Afghanistan’s journey to qualification to its first ever ICC Cricket World Cup has already been well documented as a fairytale of sport, but not many could have imagined the way they clinched their first ever world cup victory in the most thrilling of circumstances over Scotland in Dunedin
Coming to the crease with the score reading 46 for 2, and watching his team slip to 97 for 7 after Scotland was bowled out for 210, Shenwari (96) teed off till the 47th over, when one booming slog-sweep too many missed the meat of the bat and floated down the throat of the long-on fielder. With 19 still needed at that stage, Scotland was back in the game.
It came down to five needed off the last over. Iain Wardlaw, Scotland’s spearhead, conceded a single off the first ball. Rapped on the pads off the second, Shapoor Zadran wandered nervously down the pitch and would have been well run out if Matt Machan’s under-arm throw had hit the target. The third ball was a leg-stump full-toss, and Shapoor flicked it ever so elegantly to seal the deal.
After being set a modest target of 211 – and this was courtesy Scotland’s best batting effort in a World Cup match – Afghanistan began strongly with Javed Ahmadi bossing over the bowling and racing to a half-century. But things changed dramatically as Richie Berrington struck thrice in 19 balls, and Afghanistan lost five wickets for the addition of only nine runs.

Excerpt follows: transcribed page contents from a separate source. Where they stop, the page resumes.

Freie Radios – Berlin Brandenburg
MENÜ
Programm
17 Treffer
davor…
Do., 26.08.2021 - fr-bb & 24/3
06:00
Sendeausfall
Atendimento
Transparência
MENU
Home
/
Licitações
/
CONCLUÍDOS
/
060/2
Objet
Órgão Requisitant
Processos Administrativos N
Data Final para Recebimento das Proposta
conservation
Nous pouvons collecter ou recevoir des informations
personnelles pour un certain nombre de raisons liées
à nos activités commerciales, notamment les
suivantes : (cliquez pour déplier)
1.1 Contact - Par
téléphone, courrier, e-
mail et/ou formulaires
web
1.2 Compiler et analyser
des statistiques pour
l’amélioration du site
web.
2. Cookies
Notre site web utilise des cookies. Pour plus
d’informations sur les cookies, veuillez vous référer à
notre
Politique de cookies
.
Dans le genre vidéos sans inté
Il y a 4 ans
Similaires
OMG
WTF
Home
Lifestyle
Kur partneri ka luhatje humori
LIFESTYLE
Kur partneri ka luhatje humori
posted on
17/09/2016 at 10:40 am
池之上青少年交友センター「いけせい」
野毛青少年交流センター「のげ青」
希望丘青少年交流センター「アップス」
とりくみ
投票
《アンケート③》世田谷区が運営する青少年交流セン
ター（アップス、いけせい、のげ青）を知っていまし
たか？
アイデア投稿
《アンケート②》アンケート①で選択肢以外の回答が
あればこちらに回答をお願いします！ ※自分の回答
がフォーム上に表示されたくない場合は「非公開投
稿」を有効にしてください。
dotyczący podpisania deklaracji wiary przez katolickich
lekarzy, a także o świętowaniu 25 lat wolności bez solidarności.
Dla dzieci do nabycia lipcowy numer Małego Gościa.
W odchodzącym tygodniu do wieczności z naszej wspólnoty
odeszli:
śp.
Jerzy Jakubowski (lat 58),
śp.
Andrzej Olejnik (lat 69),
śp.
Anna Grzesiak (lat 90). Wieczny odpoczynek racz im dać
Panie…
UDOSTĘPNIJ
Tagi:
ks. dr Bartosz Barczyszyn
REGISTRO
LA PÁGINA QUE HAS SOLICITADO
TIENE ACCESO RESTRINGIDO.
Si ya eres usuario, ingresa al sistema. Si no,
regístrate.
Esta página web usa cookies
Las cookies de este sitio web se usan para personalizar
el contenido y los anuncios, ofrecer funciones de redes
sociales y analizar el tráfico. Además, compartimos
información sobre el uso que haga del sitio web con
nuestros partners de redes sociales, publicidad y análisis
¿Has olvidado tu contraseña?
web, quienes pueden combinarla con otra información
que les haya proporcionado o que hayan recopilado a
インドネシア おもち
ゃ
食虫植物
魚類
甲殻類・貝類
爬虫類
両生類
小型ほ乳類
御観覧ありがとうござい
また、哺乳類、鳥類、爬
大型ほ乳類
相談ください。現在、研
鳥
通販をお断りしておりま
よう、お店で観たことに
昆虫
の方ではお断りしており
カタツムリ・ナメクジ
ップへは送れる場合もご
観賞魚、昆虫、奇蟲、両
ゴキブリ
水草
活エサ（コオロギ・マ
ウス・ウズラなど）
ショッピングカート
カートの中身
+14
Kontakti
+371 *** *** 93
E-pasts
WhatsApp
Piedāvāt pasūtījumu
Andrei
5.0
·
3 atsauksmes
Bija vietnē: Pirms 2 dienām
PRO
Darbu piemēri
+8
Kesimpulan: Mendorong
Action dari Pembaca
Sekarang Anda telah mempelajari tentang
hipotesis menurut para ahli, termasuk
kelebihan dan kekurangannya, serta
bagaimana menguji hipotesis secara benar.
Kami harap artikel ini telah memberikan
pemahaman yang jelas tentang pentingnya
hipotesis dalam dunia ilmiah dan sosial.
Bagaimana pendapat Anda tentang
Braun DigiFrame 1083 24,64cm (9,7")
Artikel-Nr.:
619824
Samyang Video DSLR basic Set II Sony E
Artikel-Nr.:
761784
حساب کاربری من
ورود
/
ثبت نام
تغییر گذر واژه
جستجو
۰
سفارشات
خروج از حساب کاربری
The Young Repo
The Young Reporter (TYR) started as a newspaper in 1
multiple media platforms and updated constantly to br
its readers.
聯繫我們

Shenwari was left to plough a lone furrow as six batsmen either side of him departed for single-digit scores. At 97 for 7, Afghanistan would have felt that heartbreak was around the corner. Playing at a different plane, Shenwari kept the game alive, first blocking so determinedly that Scotland was forced to take its foot off the pedal and then picking off the big hits as surely as a sniper would coconuts from 50 yards away. Under pressure, this was an innings of great heart, and Shenwari certainly deserved to end on the winning side.

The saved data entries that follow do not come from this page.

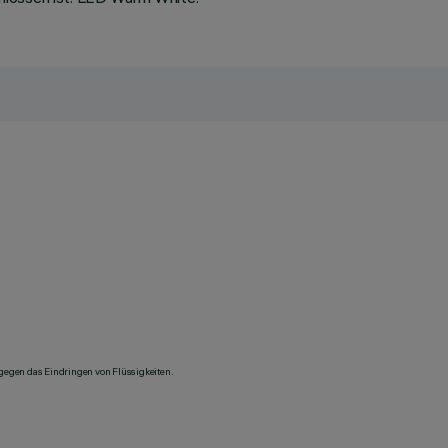
 gegen das Eindringen von Flüssigkeiten.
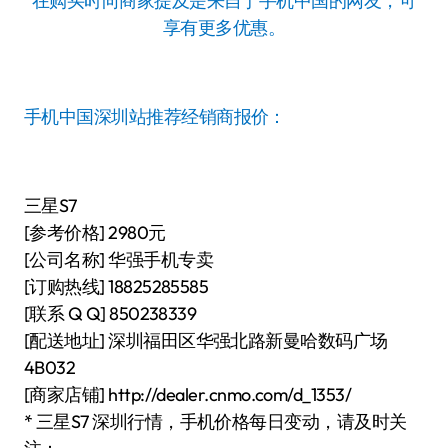
在购买时向商家提及是来自于手机中国的网友，可
享有更多优惠。
手机中国深圳站推荐经销商报价：
三星S7
[参考价格] 2980元
[公司名称] 华强手机专卖
[订购热线] 18825285585
[联系 Q Q] 850238339
[配送地址] 深圳福田区华强北路新曼哈数码广场
4B032
[商家店铺] http://dealer.cnmo.com/d_1353/
* 三星S7 深圳行情，手机价格每日变动，请及时关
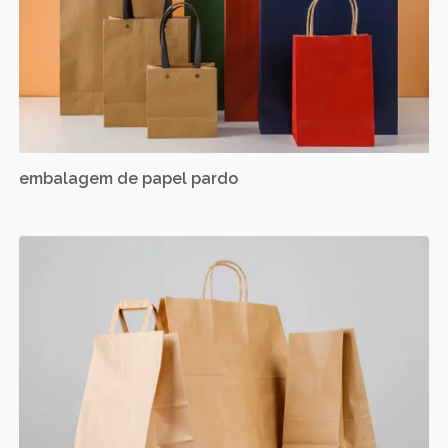
embalagem de papel pardo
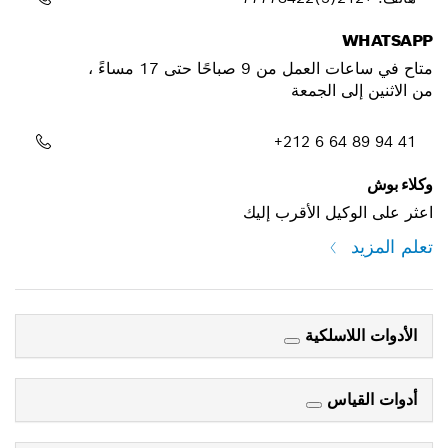
WHATSAPP
متاح في ساعات العمل من 9 صباحًا حتى 17 مساءً ،
من الاثنين إلى الجمعة
+212 6 64 89 94 41
وكلاء بوش
اعثر على الوكيل الأقرب إليك
تعلم المزيد
الأدوات اللاسلكية
أدوات القياس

Earlier, the tone was set early on by Calum McLeod, who cut a rank long-hop straight to the man at point. Hamish Gardiner did not have too much success, playing down the wrong line and Scotland was in a spot of bother.
This grew into full-fledged trouble when Kyle Coetzer played an airy drive against Dawlat Zadran. The bowler had kept the ball full enough for it to swing, and the white Kookaburra duly obliged, bending in to exploit the gap between bat and pad and disturb the stumps.
Matt Machan and Peter Mommsen set about picking up the pieces of the innings, and although neither batsman was able to dominate the bowling, a sense of normalcy returned to the proceedings. Afghanistan did not go on the defensive at any stage, and its perpetual search for wickets soon bore fruit.
Machan, who had been busy enough to get 31 from 28 balls through safe strokes, suddenly favoured adventurism and the move backfired. Giving himself room to clear cover, Machan missed and the off stump was pegged back. Even before Machan could take his seat in the dressing-room, his captain was beside him, Mommsen (23) feathering a nick off Gulbadin Naib.
Matthew Cross looked promising for a time, but Shapoor produced a peach, a bit of extra bounce coupled with the ball straightening from around the stumps doing more than enough to kiss the edge. Diving full length to his right, Zazai plucked the ball out of the air one-handed, capping off an excellent passage of play.
Berrington provided the resistance, at No. 6, making 25 before the Shapoor-Zazai firm was back in business and Scotland was 144 for 8. Majid Haq (31) and Evans (28) combined in a 62-run ninth-wicket stand, the best for Scotland in all ODIs and even managed a mini flourish late in the innings to take their team to 210. In the end, it just wasn’t enough as Afghanistan made history.